Would you copy the line that includes "Find 'right heart atrium'." and every line that follows it, down to the last line of the listing below, exactly as they stand?

+++

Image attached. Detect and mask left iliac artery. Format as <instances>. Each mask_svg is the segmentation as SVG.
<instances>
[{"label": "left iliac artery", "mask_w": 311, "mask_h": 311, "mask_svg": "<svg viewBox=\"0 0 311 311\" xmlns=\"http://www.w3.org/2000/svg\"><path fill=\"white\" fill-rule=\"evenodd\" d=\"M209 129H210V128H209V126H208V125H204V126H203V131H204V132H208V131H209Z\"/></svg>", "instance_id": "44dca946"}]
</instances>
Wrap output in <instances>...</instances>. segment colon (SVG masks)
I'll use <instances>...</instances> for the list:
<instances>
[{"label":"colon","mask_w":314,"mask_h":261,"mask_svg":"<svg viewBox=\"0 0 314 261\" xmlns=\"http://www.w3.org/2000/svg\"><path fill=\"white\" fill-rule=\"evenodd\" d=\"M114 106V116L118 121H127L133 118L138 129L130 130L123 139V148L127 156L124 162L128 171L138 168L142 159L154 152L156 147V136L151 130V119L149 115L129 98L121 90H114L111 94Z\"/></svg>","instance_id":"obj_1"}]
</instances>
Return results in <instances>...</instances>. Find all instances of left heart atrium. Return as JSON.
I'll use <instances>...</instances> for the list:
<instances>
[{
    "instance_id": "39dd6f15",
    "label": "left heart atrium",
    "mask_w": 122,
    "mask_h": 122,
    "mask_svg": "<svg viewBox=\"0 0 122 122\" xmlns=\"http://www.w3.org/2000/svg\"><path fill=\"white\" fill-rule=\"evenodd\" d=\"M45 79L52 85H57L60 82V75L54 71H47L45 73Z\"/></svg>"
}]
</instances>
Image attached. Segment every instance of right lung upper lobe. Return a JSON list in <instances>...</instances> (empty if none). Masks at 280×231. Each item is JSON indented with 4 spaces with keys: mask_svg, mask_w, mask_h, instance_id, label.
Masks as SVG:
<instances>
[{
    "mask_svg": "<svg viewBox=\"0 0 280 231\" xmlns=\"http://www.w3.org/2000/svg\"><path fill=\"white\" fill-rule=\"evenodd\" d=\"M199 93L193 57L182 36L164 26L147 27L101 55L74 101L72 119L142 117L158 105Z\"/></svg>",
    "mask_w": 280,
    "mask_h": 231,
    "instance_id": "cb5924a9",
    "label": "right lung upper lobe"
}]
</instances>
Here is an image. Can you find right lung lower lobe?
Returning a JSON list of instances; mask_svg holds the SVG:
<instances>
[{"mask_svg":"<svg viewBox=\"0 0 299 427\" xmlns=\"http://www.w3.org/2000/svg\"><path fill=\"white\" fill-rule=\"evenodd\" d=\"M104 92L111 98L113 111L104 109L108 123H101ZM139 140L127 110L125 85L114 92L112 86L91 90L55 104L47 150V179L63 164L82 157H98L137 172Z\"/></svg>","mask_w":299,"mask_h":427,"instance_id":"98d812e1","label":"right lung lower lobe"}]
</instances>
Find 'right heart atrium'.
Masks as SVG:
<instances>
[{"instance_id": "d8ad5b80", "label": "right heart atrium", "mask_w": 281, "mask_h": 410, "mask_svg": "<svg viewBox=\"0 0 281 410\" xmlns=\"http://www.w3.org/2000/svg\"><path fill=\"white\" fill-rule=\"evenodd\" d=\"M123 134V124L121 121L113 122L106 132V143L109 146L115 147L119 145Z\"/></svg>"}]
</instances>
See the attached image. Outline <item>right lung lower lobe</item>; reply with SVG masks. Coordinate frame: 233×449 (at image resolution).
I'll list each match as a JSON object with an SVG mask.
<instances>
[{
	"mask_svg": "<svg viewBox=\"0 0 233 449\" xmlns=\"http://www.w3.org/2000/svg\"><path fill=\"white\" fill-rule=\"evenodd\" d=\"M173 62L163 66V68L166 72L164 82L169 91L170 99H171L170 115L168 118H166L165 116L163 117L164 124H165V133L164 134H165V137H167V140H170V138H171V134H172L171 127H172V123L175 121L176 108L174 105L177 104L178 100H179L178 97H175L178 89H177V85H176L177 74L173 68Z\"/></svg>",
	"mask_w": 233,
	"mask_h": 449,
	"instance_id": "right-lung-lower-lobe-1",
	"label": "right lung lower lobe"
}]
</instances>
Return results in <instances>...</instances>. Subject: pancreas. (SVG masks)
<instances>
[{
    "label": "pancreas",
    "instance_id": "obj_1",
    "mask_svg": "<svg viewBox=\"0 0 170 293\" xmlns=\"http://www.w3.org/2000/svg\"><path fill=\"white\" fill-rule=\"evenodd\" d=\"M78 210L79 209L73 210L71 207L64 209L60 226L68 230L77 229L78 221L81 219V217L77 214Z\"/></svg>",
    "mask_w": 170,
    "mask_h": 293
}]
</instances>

+++

- [Answer to the exercise]
Find 'right heart atrium'.
Masks as SVG:
<instances>
[{"instance_id": "d8ad5b80", "label": "right heart atrium", "mask_w": 281, "mask_h": 410, "mask_svg": "<svg viewBox=\"0 0 281 410\" xmlns=\"http://www.w3.org/2000/svg\"><path fill=\"white\" fill-rule=\"evenodd\" d=\"M123 134V124L121 121L113 122L106 132V143L109 146L115 147L119 145Z\"/></svg>"}]
</instances>
See the attached image. Outline <item>right lung lower lobe</item>; reply with SVG masks. Coordinate frame: 233×449 (at image resolution).
I'll list each match as a JSON object with an SVG mask.
<instances>
[{
	"mask_svg": "<svg viewBox=\"0 0 233 449\" xmlns=\"http://www.w3.org/2000/svg\"><path fill=\"white\" fill-rule=\"evenodd\" d=\"M173 62L163 66V68L166 72L164 82L169 91L170 99H171L170 115L168 118H166L165 116L163 117L164 124H165V133L164 134H165V137H167V140H170V138H171V134H172L171 127H172V123L175 121L176 108L174 105L177 104L178 100H179L178 97H175L178 89H177V85H176L177 74L173 68Z\"/></svg>",
	"mask_w": 233,
	"mask_h": 449,
	"instance_id": "right-lung-lower-lobe-1",
	"label": "right lung lower lobe"
}]
</instances>
Return results in <instances>...</instances>. Subject: pancreas. (SVG masks)
<instances>
[{
    "label": "pancreas",
    "instance_id": "obj_1",
    "mask_svg": "<svg viewBox=\"0 0 170 293\" xmlns=\"http://www.w3.org/2000/svg\"><path fill=\"white\" fill-rule=\"evenodd\" d=\"M78 210L79 209L73 210L71 207L64 209L60 226L68 230L77 229L78 221L81 219V217L77 214Z\"/></svg>",
    "mask_w": 170,
    "mask_h": 293
}]
</instances>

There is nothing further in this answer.